E, al di là dell’incontro con Tesei, la novità che di fatto pone la parola fine alla complicata vicenda, è che Mcc ha deciso di acquisire le quote di Banca Popolare di Bari.
Indiscrezioni dicono che l’operazione potrebbe chiudersi in poche settimana
Tesei, nella sua strategia del credito, immaginava una CariOrvieto molto calata sul territorio, in ascolto delle esigenze delle imprese, e senza più ingombranti legami con PopBari.
Questo era possibile solo con il pieno controllo della banca orvietano da parte di Mcc, dell’illustre presidente Bernardo Mattarella, oggi anche alla guida di Invitalia.
Ora questo è realtà. Missione compiuta, come si diceva.

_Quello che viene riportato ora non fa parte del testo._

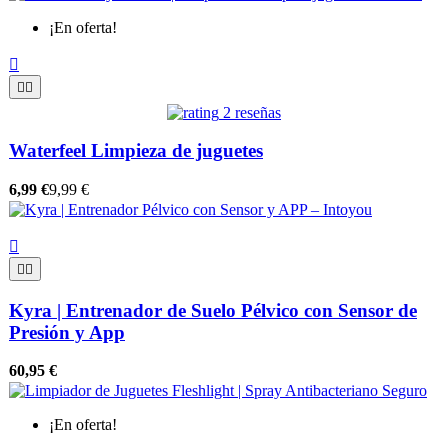
¡En oferta!



2 reseñas
Waterfeel Limpieza de juguetes
6,99 €
9,99 €



Kyra | Entrenador de Suelo Pélvico con Sensor de
Presión y App
60,95 €
¡En oferta!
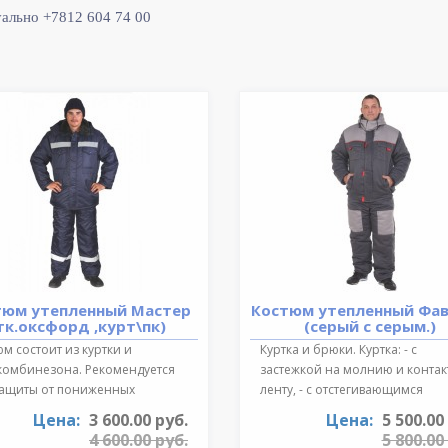
уально +7812 604 74 00
тюм утепленный Мастер
Костюм утепленный Фа
тк.оксфорд ,курт\пк)
(серый с серым.)
м состоит из куртки и
Куртка и брюки. Куртка: - с
комбинезона. Рекомендуется
застежкой на молнию и конта
защиты от пониженных
ленту, - с отстегивающимся
ратур для ..
регулируе..
Цена:
3 600.00 руб.
Цена:
5 500.00
4 600.00 руб.
5 800.00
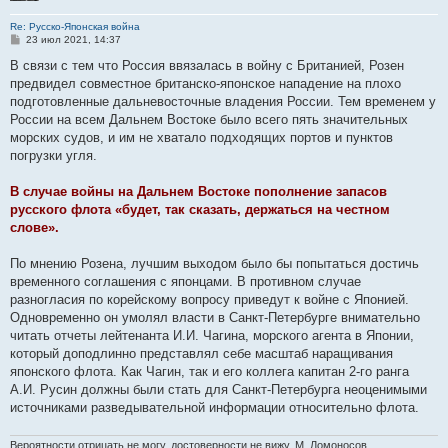
Re: Русско-Японская война
С
23 июл 2021, 14:37
о
о
В связи с тем что Россия ввязалась в войну с Британией, Розен
б
предвидел совместное британско-японское нападение на плохо
щ
е
подготовленные дальневосточные владения России. Тем временем у
н
России на всем Дальнем Востоке было всего пять значительных
и
е
морских судов, и им не хватало подходящих портов и пунктов
погрузки угля.
В случае войны на Дальнем Востоке пополнение запасов
русского флота «будет, так сказать, держаться на честном
слове».
По мнению Розена, лучшим выходом было бы попытаться достичь
временного соглашения с японцами. В противном случае
разногласия по корейскому вопросу приведут к войне с Японией.
Одновременно он умолял власти в Санкт-Петербурге внимательно
читать отчеты лейтенанта И.И. Чагина, морского агента в Японии,
который доподлинно представлял себе масштаб наращивания
японского флота. Как Чагин, так и его коллега капитан 2-го ранга
А.И. Русин должны были стать для Санкт-Петербурга неоценимыми
источниками разведывательной информации относительно флота.
Вероятности отрицать не могу, достоверности не вижу. М. Ломоносов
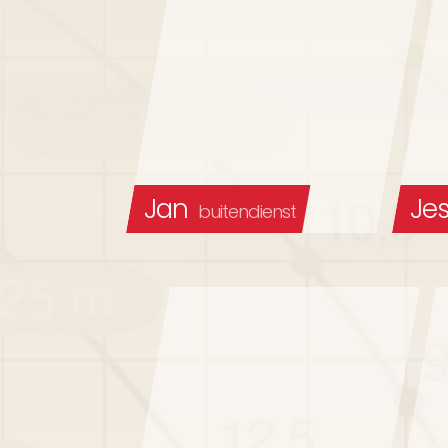
Jan
Jes
buitendienst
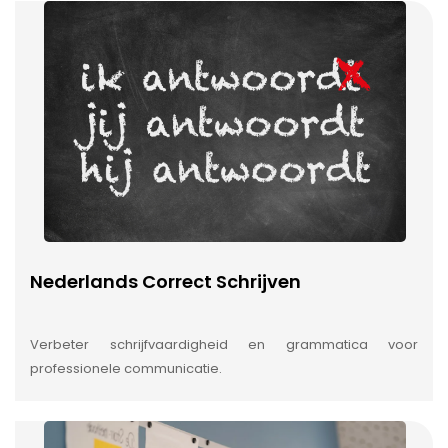
Nederlands Correct Schrijven
Verbeter schrijfvaardigheid en grammatica voor
professionele communicatie.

E rende poco rilevante la decisione che prenderà la Fondazione CariOrvieto, che ragionevolmente non sarà in grado di trovare risorse per mantenere il 30% della banca. E fatalmente finirà per diluire la propri quota, in questa fase di indispensabile aumento di capitale.

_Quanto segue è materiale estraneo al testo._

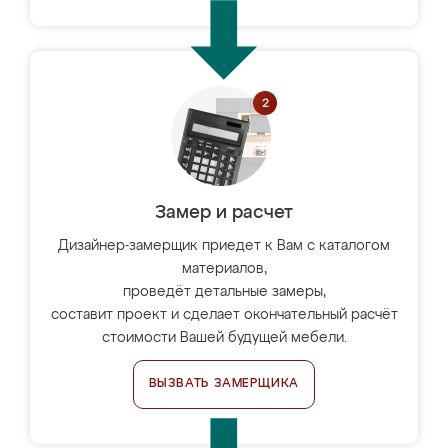
Замер и расчет
Дизайнер-замерщик приедет к Вам с каталогом
материалов,
проведёт детальные замеры,
составит проект и сделает окончательный расчёт
стоимости Вашей будущей мебели.
ВЫЗВАТЬ ЗАМЕРЩИКА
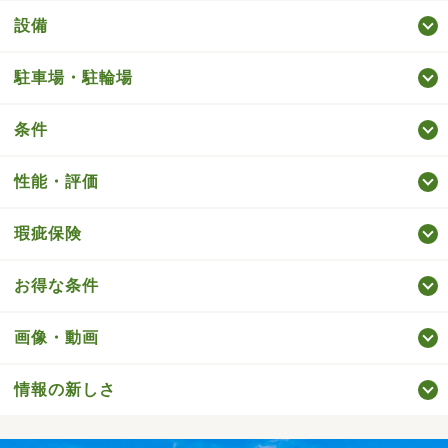
設備
駐車場・駐輪場
条件
性能・評価
瑕疵保険
お得な条件
画像・動画
情報の新しさ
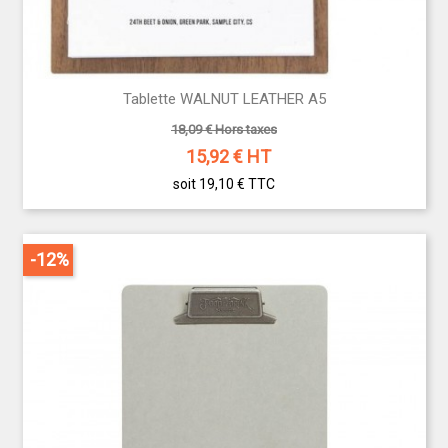
Tablette WALNUT LEATHER A5
18,09 € Hors taxes
15,92
€ HT
soit 19,10 €
TTC
-12%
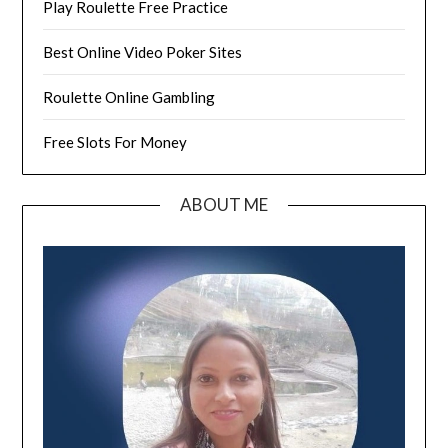
Play Roulette Free Practice
Best Online Video Poker Sites
Roulette Online Gambling
Free Slots For Money
ABOUT ME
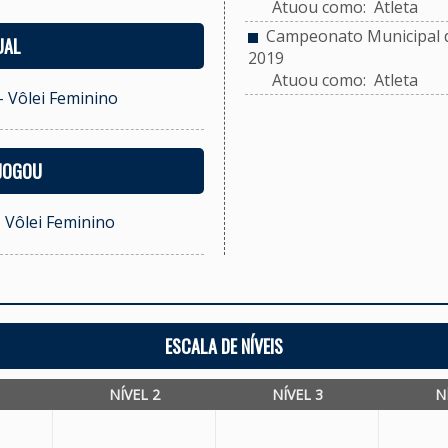
Atuou como: Atleta
Campeonato Municipal de
UAL
2019
Atuou como: Atleta
- Vôlei Feminino
 JOGOU
- Vôlei Feminino
ESCALA DE NÍVEIS
NÍVEL 2
NÍVEL 3
N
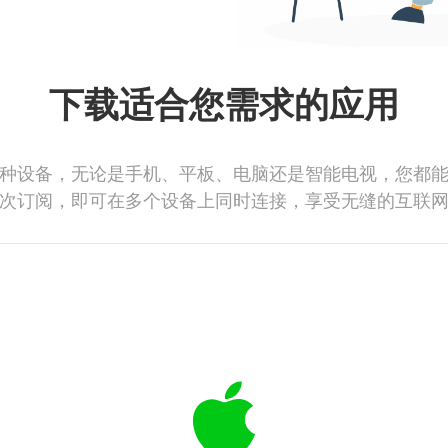
下载适合您需求的应用
种设备，无论是手机、平板、电脑还是智能电视，您都
次订阅，即可在多个设备上同时连接，享受无缝的互联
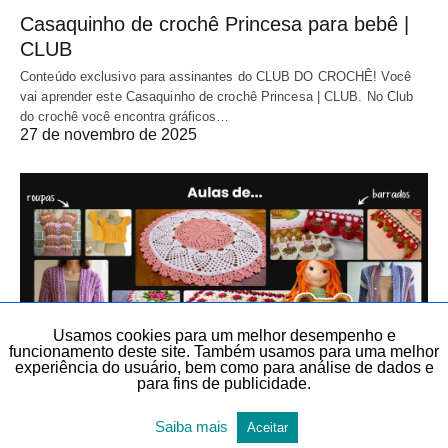
Casaquinho de crochê Princesa para bebê |
CLUB
Conteúdo exclusivo para assinantes do CLUB DO CROCHÊ! Você
vai aprender este Casaquinho de crochê Princesa | CLUB. No Club
do crochê você encontra gráficos…
27 de novembro de 2025
Usamos cookies para um melhor desempenho e
funcionamento deste site. Também usamos para uma melhor
experiência do usuário, bem como para análise de dados e
para fins de publicidade.
ARTIGOS DIVERSOS
CROCHÊ
CROCHÊ
Saiba mais
Aceitar
DIY, FAÇA VOCÊ MESMO E LEMBRANCINHAS
TEMAS DIVERSOS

La decisione, comunque, diventa marginale. L’interlocuzione diretta dei vertici della Regione con quelli della banca (Farabbi, Corbanelli), ma soprattutto col leader di Mcc Mattarella, consentiranno di far valere le previsioni del Piano industriale, e garantirà la vocazione territoriale della banca. Nel Piano sono anche previste nuove assunzioni e lo sviluppo di un brand autonomo.
Mentre si pensa al mantenimento di un “credito accomodante”.
CariOrvieto è un istituto di credito di rilievo col suo volume di prestiti (intorno al miliardo e mezzo). E’ pronto adesso a incidere sullo sviluppo dell’Umbria, partendo dal sud.